> TASK INSTRUCTIONS:
Where the listing shows an image, skip it and output all other material unchanged.

> RECORDED INFORMATION:
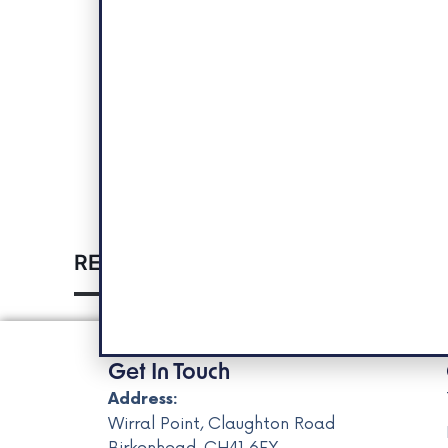
RELATED EVENTS
Get In Touch
Address:
Wirral Point, Claughton Road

> TASK OUTPUT:
RELATED EVENTS
Get In Touch
Address:
Wirral Point, Claughton Road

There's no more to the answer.